Dataset entries
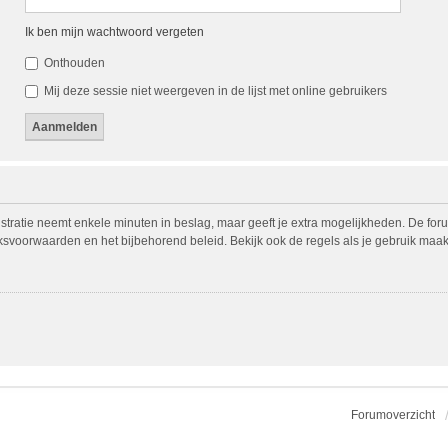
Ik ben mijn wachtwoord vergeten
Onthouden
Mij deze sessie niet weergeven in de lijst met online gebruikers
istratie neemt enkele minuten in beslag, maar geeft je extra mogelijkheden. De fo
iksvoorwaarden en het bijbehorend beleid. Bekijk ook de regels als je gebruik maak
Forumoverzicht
* * *
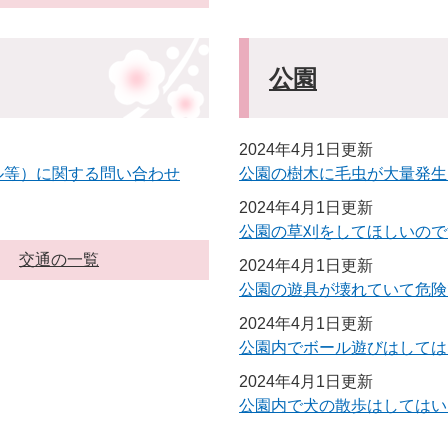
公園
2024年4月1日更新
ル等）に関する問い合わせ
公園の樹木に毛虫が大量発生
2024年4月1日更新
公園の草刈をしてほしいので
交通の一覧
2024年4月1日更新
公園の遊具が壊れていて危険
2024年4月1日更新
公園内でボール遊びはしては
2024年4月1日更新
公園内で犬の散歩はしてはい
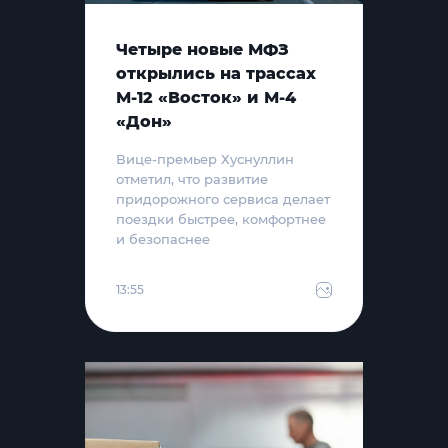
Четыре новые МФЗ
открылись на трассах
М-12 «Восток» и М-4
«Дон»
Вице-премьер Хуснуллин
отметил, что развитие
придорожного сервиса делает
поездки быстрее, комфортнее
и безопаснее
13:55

What needs to be done
Would you print exactly, and only, the lines of the data above from the line with "Ik ben mijn wachtwoord vergeten" through the line with "Forumoverzicht", inclusive?

Your solution
Ik ben mijn wachtwoord vergeten
Onthouden
Mij deze sessie niet weergeven in de lijst met online gebruikers
istratie neemt enkele minuten in beslag, maar geeft je extra mogelijkheden. De fo
iksvoorwaarden en het bijbehorend beleid. Bekijk ook de regels als je gebruik maak
Forumoverzicht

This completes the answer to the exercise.